The mean (±SE) obtained from the Orbscan was 564.74±6.43 μm for right eyes and 565 ±6.28 μm for left eyes. For the US pachymetry, the mean (±SE) was 557.74±5.94 μm for right eyes and 559.03±6.13 μm for left eyes. Correlation was 0.91 (P<0.0001) for right eyes and 0.88 (P<0.0001) for left eyes. The difference between means for left and right eyes for either Orbscan or US is not significant at the 5% significance level. Plotting the results of Orbscan measurements against those from ultrasonic pachymetry shows that readings from Orbscan are mostly above the line y=x (for both right and left eyes) and therefore greater than ultrasonic pachymetry (Figure 1).

Figure 1
figure 1

Plots of CCT measurements—Orbscan against US findings for the right (a) and left (b) eyes. The line represents y=x.
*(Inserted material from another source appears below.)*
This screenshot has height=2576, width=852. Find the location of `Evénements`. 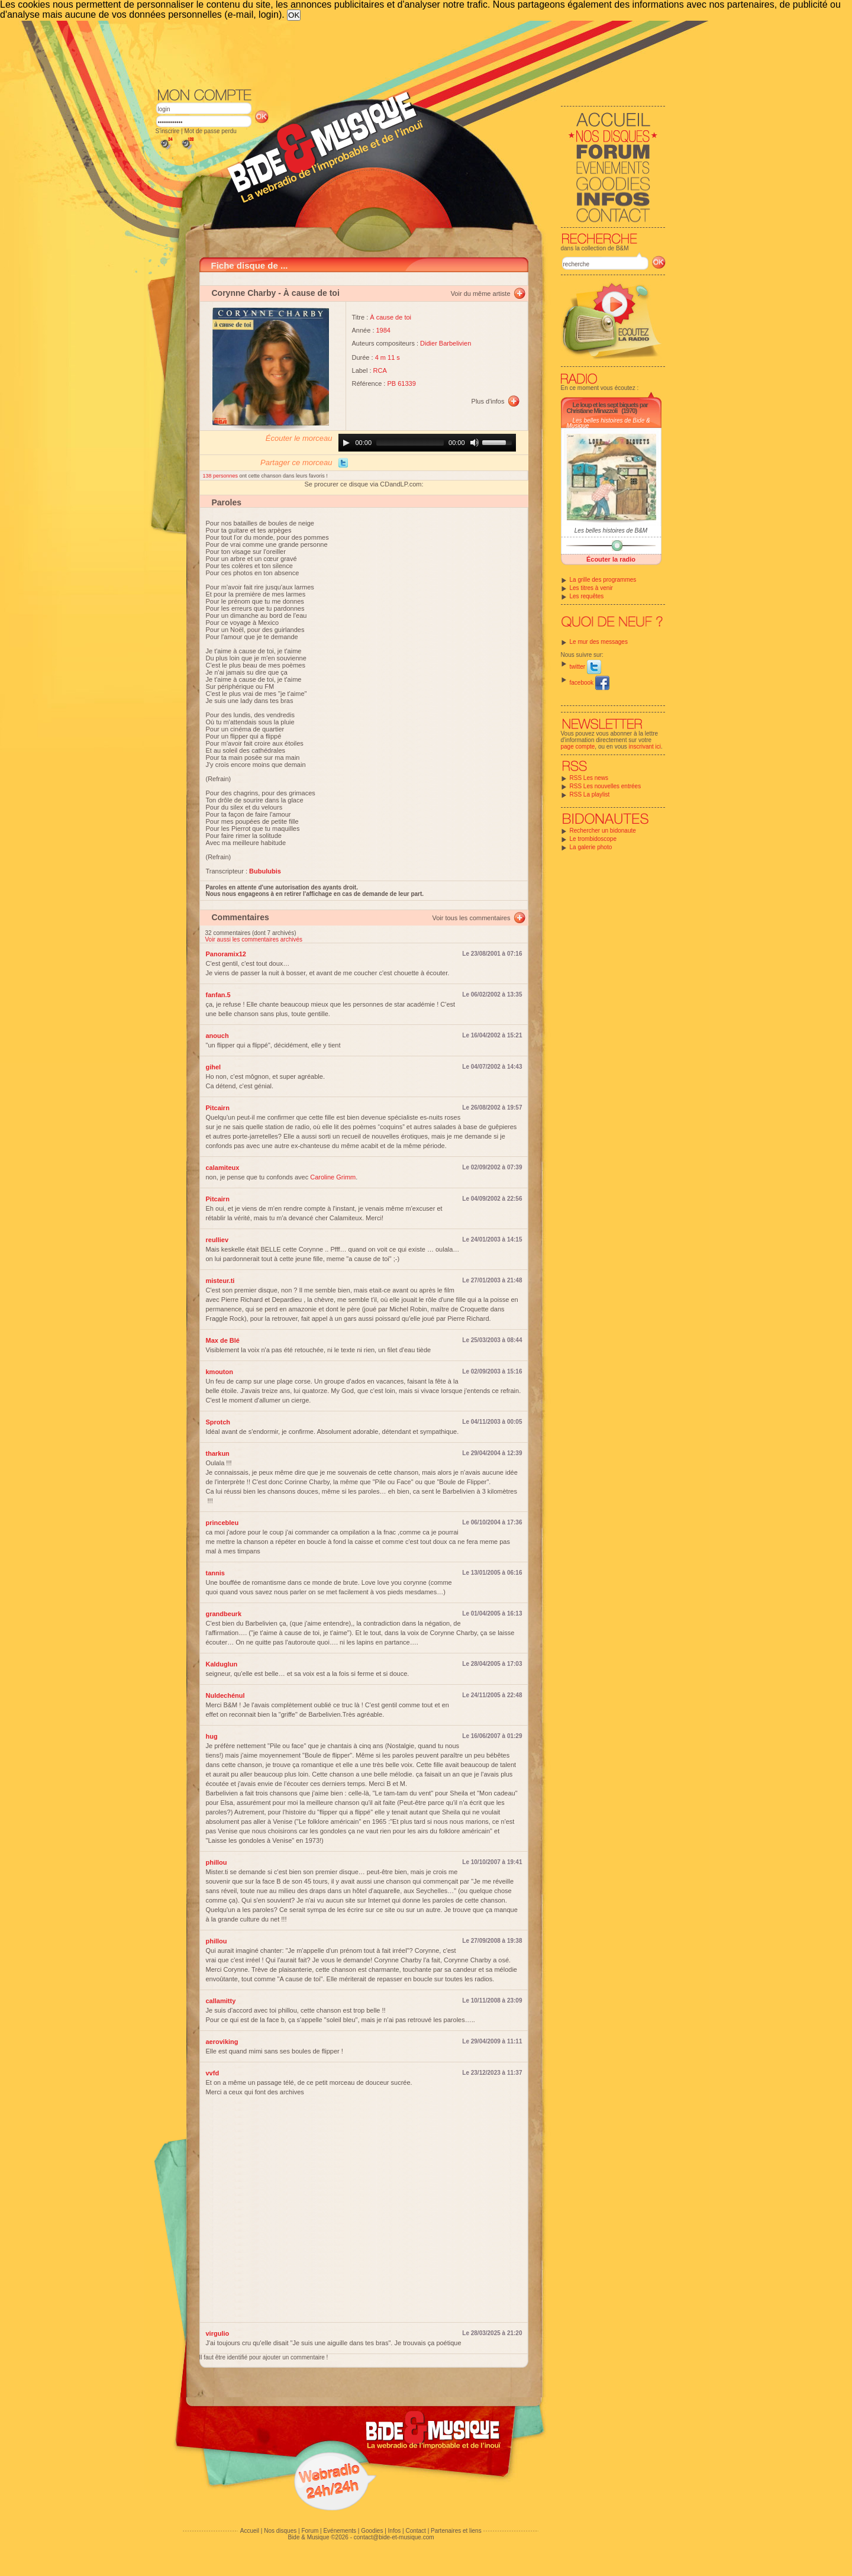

Figure 2 depicts the Bland and Altman plot for the differences between instruments against their means. Included are the 95% confidence intervals for the upper and lower limits of agreement with their associated 95% confidence intervals for the accuracy of the limits. For the right eye (upper limit, lower limit±SE of limit) these are 38.20, −24.20±4.63 μm and for the left eye 42.11, −26.73±5.27 μm. When the differences between instruments against their means were calculated with the least-squares regression line, the correlation was not significant (for either eye) at the 5% significance level.

Figure 2
figure 2

Bland and Altman plots for right (a) and left (b) eyes. The difference in CCT between instruments is plotted against the mean CCT of the two instruments.

Comment

Our study found that, using the factory default for the acoustic factor (0.92), the CCT as measured by Orbscan was, on average, 7.00 μm greater for right eyes and 7.69 μm for left eyes than those obtained with US pachymetry. The range for the differences between the two devices was −24.20 to 38.20 μm for right eyes and −26.73 to 42.11 μm for left eyes (95% confidence interval), suggesting that the results from the two instruments are not in agreement. In the study by Wong et al,6 an average difference of 0.85 μm was found (using the same linear correlation factor). However, other studies report greater CCT measurements with Orbscan compared with US. Yaylali et al3 report values 23–28 μm higher and Chakrabarti et al5 similarly report readings 28 μm higher on average, in normal eyes. Our results are similar in magnitude to those of Giraldez-Fernandez et al4 (8.74±1.78 μm).

It has been proposed that a linear correction factor could be applied to transform precisely the values obtained with the two devices and correct for this bias.3,4 The proprietary software available with the Orbscan allows a different acoustic factor to be programmed into the machine. Some studies do not quote the acoustic factor value and it cannot be assumed that the Orbscan instruments used were set to the factory default of 0.92. Wong et al6 realised this and suggest that their use of 0.92 for the acoustic factor may explain the good agreement between US and Orbscan.8 However, we used 0.92 as the value for the acoustic factor in this study and did not find that the two devices were in agreement. As Chakrabarti et al5 state, there is no definitive answer as to why the measurement differences between the two devices exist. Possibilities that have been suggested include effects on US by changes in corneal hydration.10

In conclusion, our results are consistent with the findings by other groups that Orbscan II overestimates measurements of CCT when compared with US. Our results, from Europeans being screened for glaucoma, do not support the findings by Wong et al,6 in normal Chinese subjects, that an acoustic factor of 0.92 provides good agreement between the devices. The limits of agreement are such that the results obtained from the two devices are not clinically interchangeable. We should note that a small difference has been found between different US pachymeters7 and that the OHTS used the DGH system. Although our study has a small sample size, our study suggests that the recent findings of the OHTS2 may not be generalisable to CCT measurements taken using the Orbscan II device.